No one seems clear who first said it, but it’s become an abiding truth of journalism that, “If a dog bites a man, that is not news. But if a man bites a dog that is news.” To publish an article in which an octogenarian educationalist says basically what he’s been saying for the last few decades would not be news. But if said educationalist were to bite another well-known bastion of traditional education? Publish and be damned!

So, in a recent article about the nonsense of selecting what to teach based on whether material is cognitively ‘age appropriate’, ED Hirsch Jr makes the following aside in the midst of a solidly sensible and perfectly reasonable argument:

We have become disappointed in policies and programmes that seemed experimentally promising, such as smaller class sizes, direct instruction and Success for All. They were all supported by carefully conducted experiments, but in the long run they have disappointed.

Somehow this got turned into, “There is no scientific basis for Direct Instruction” on the front page of the TES magazine. Perhaps unsurprisingly, this has been seized upon as some sort of proof that so-called traditional teaching methods don’t work. It should also not come as too much of a surprise that I don’t think this is a reasonable conclusion to draw from Hirsch’s remarks.

First, we have to work out what Hirsch means by direct instruction. It may be that he’s using it as a catch-all term for what’s more commonly referred to as explicit, whole-class or teacher-led instruction. This would include any teaching method where teachers tell kids stuff, explain what things mean or direct practice. Seeing as this approach to teaching has held sway for most of human history and has over that timed proved very effective at passing on human knowledge and culture, it seems unlikely that Hirsch is arguing for a more child-centred, discovery approach to teaching. Instead, despite the lack of capitalisation in the TES article, it’s rather more likely that he’s referring to Siegfried Engelmann’s Direct Instruction programme.

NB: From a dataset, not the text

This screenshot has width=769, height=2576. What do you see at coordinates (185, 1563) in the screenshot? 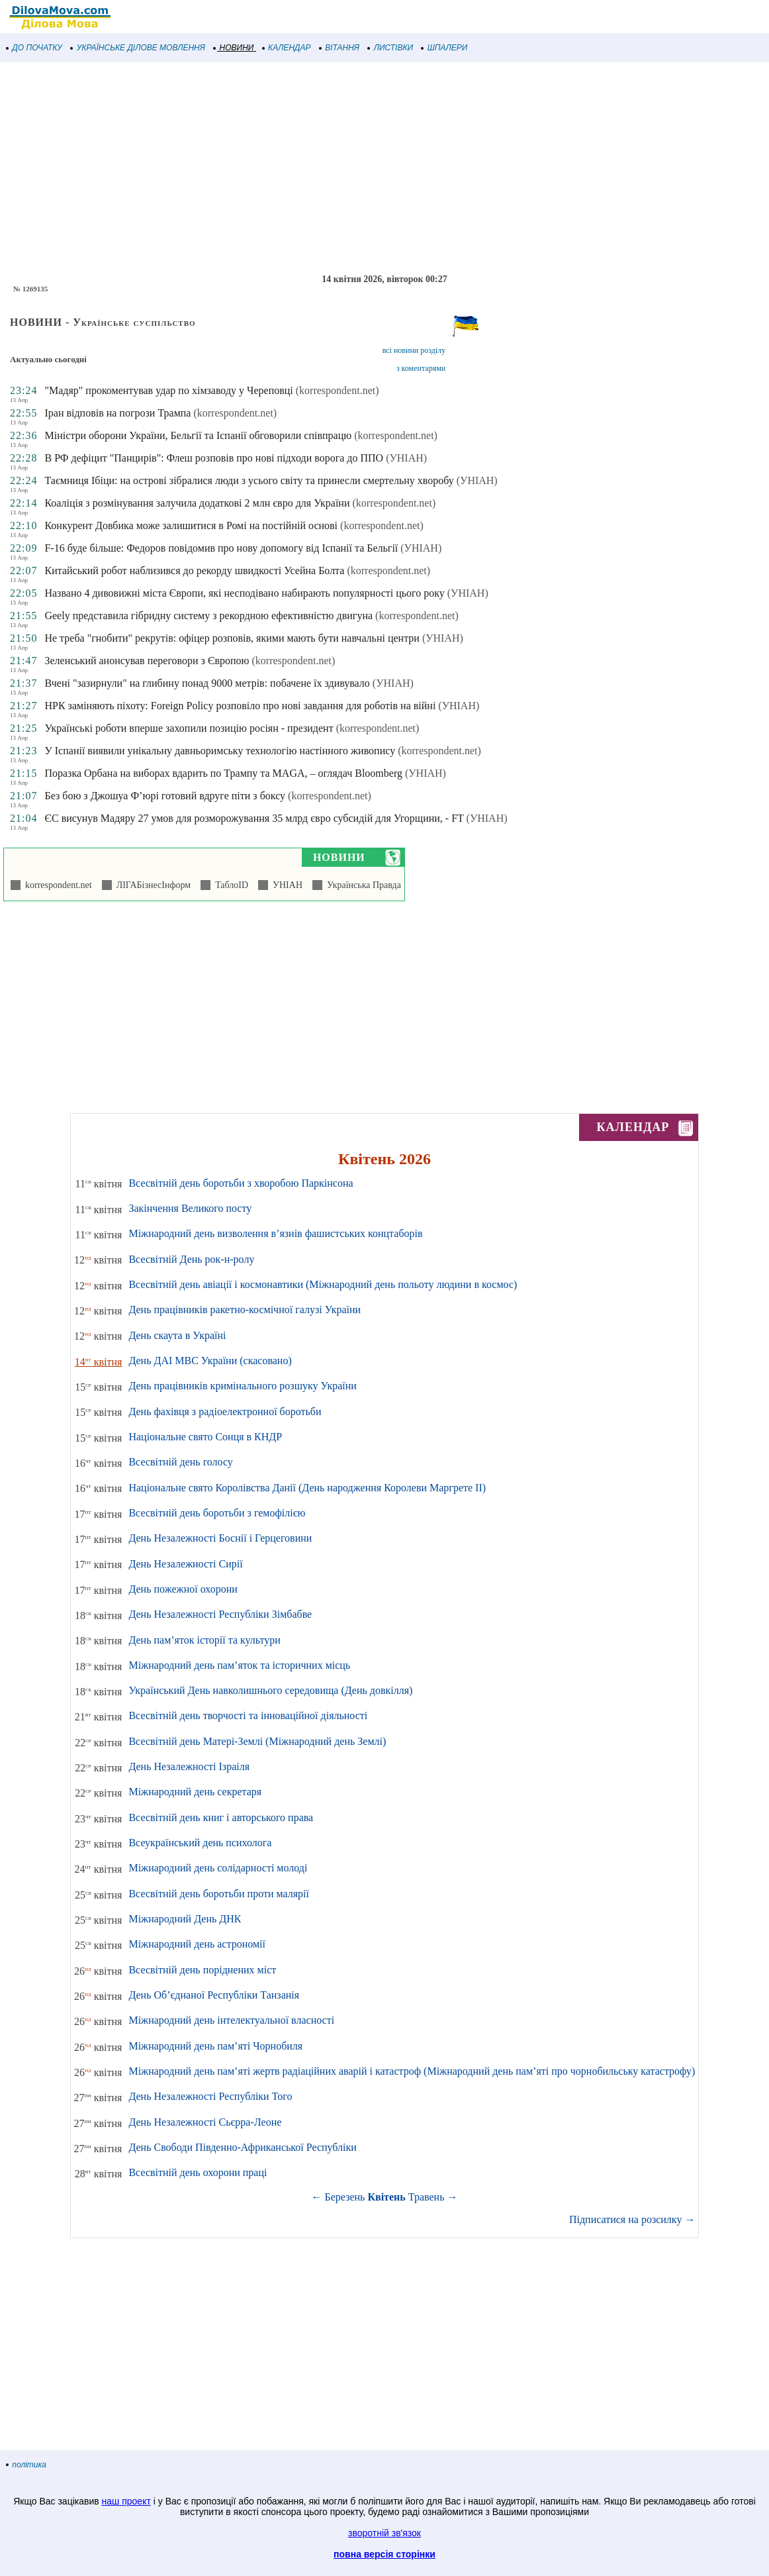
I see `День Незалежності Сирії` at bounding box center [185, 1563].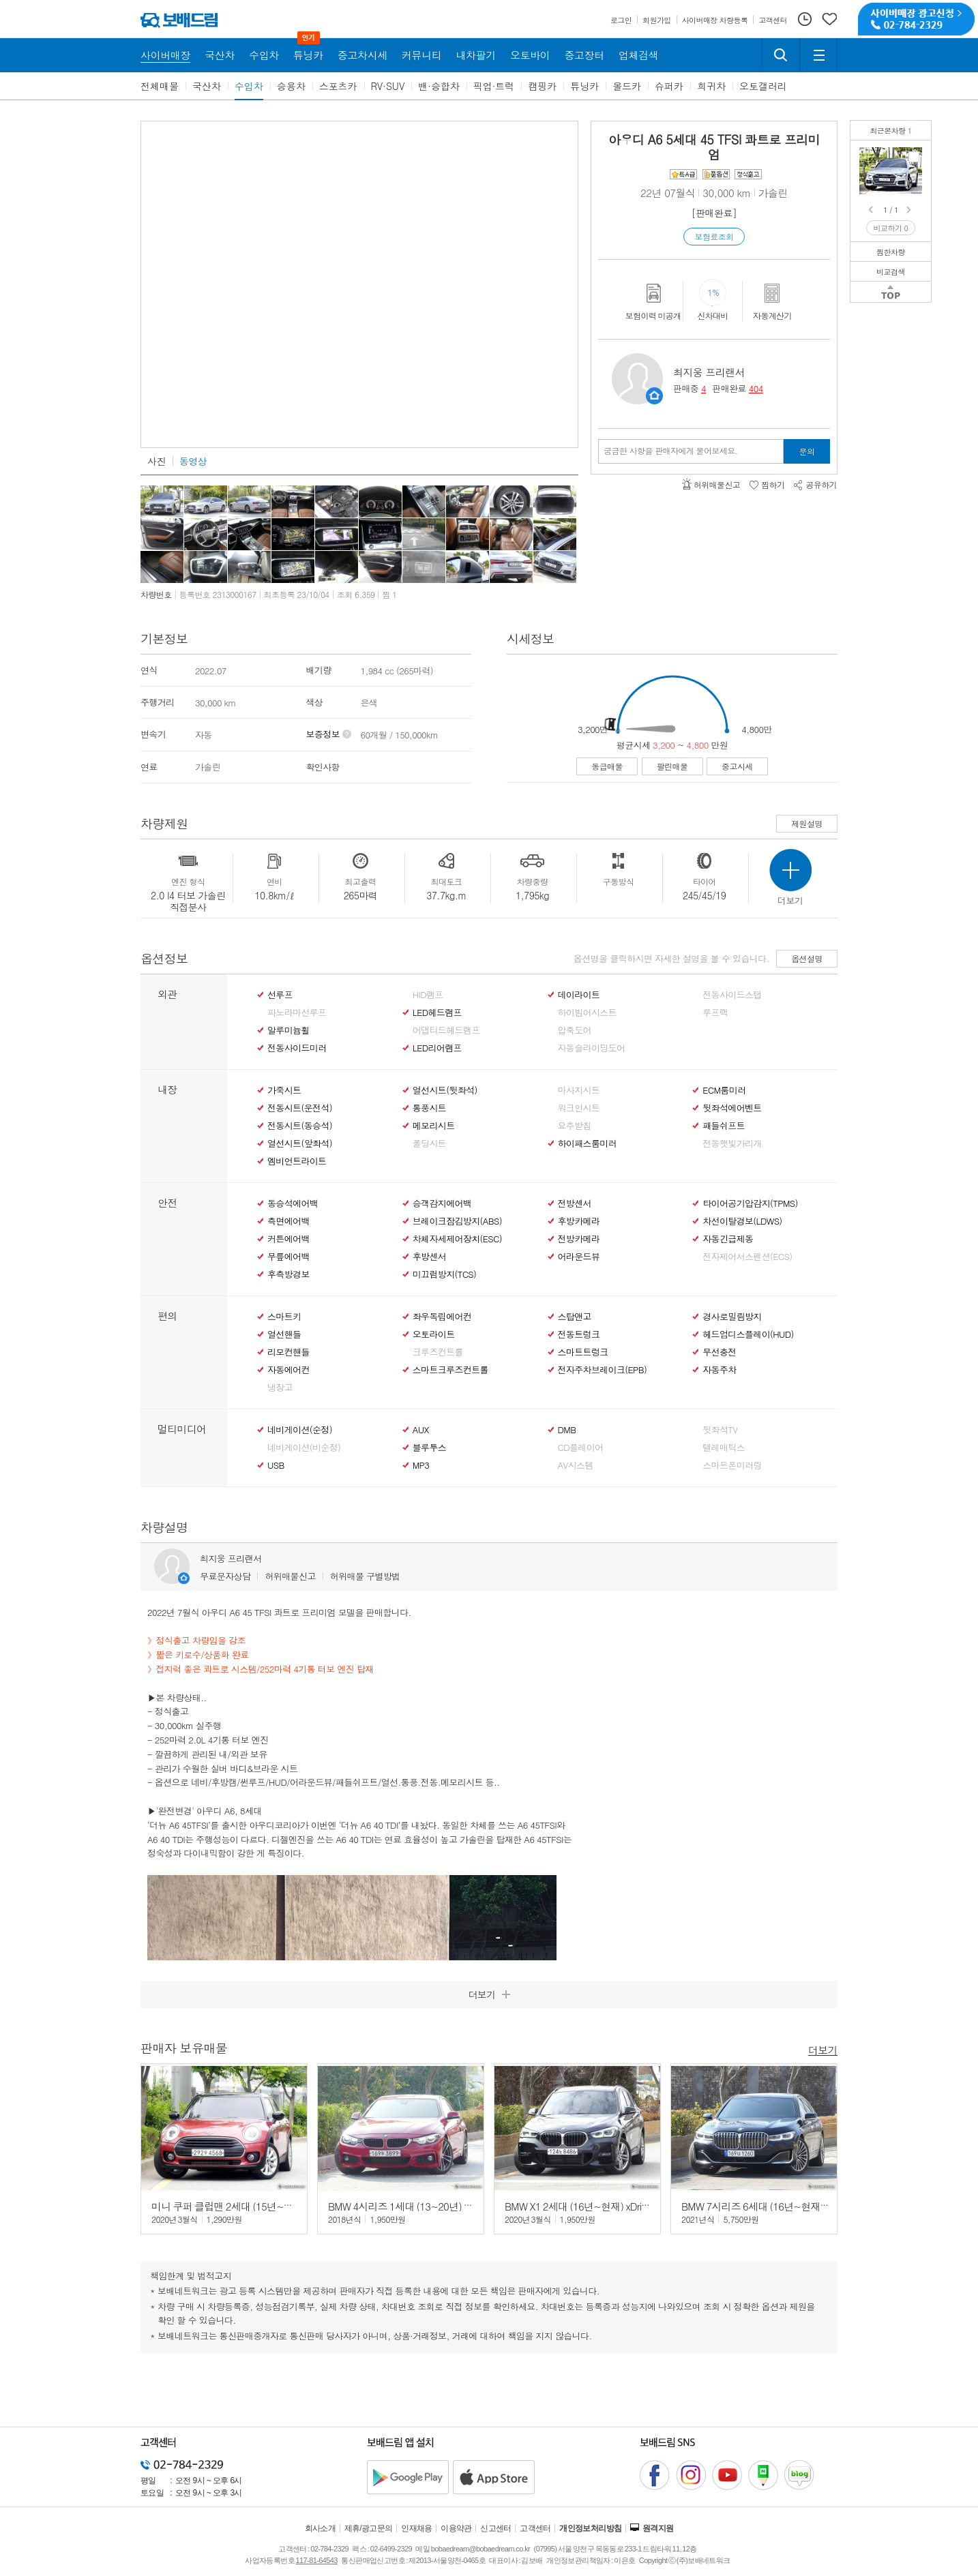 Image resolution: width=978 pixels, height=2576 pixels. Describe the element at coordinates (574, 1030) in the screenshot. I see `압축도어` at that location.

Direct Instruction is a very specific method of both teaching and curriculum design. It takes as its starting premise that if children struggle to learn, this should be seen as a problem with the instructional design rather than evidence that the child is incapable of learning. Engelmann sought to eliminate anything in his instructional sequences that could be considered ambiguous or misleading with the result that his scripted programmes could be faithfully reproduced by any teacher anywhere.

The “carefully conducted experiments” Hirsch mentions might be a reference to the humorously titled Project Follow Through, which ran from 1967-1995 – the largest, most expensive education study ever conducted involving over 70,000 students in 180 schools across the US. Follow Through pitted various approaches to teaching against each other in a straight horse race with Direct Instruction the clear winner in all categories. Not only was it the most effective programme at improving students’ literacy and maths skills, it also  outperformed all other models for more generic cognitive skills and other affective areas such as self-esteem and student engagement.
screen-shot-2016-12-02-at-22-46-01So, what happened? Did Direct Instruction go on to conquer the world as the most effective method for teaching children? No. In fact, As Douglas Carnine (2000) observed:

[DI] was not specially promoted or encouraged in any way…federal dollars were directed toward less effective models in an effort to improve their results…. [S]chools that attempted to use DI —particularly in the early grades, when DI is especially effective—were…discouraged by education organizations.

Hey ho. The fact that few teachers in the UK are even aware of what DI actually is, let alone used it in the classroom speaks volumes. No wonder Hirsch finds it disappointing.

But, that’s not all. It turns out Engelmann and Hirsch have some beef. In 2002, Engelmann took umbrage at an article Hirsch had written criticising educational research as cargo cult science. Engelmann spelt out in no uncertain terms precisely where he felt Hirsch had failed to appreciate the merits of a study such as Follow Through. The debate between these two elder statesmen of traditional education makes for interesting reading and I have some sympathy with the positions of each. Hirsch is right to point out the inability of classroom research to find out why an intervention might work, but Engelmann is right to say that it can still prove that one approach is more effective than another. Could it be that Hirsch dropped in his DI reference as a bit of academic afters? I couldn’t possible comment.

To conclude, we may not know what the best way to teach is – we may never know – but we do have  very clear guidance, from a wide variety of sources, that some interventions are more successful than others. I’m not claiming DI is the way to go if you want to deliver the sort of knowledge-rich curriculum Hirsch advocates, but there is clear evidence, both from laboratories and from field testing, that minimal guidance is less effective than more explicit approaches for school students.

Ignoring what evidence there is in favour of what you prefer to be true is exactly what Hirsch says we need to stop. He argues the problem is that a belief in what he calls “providential individualism – the focus on the unique individual rather than on acculturation, combined with the belief that some supervising providence, like nature or the free market, can guide our educational policies. On the contrary, it’s neither providence nor nature, but we adults who need to decide quite specifically what our children should know and be able to do.”

I’d end by saying, and who could argue with that? Except of course, they are all too many.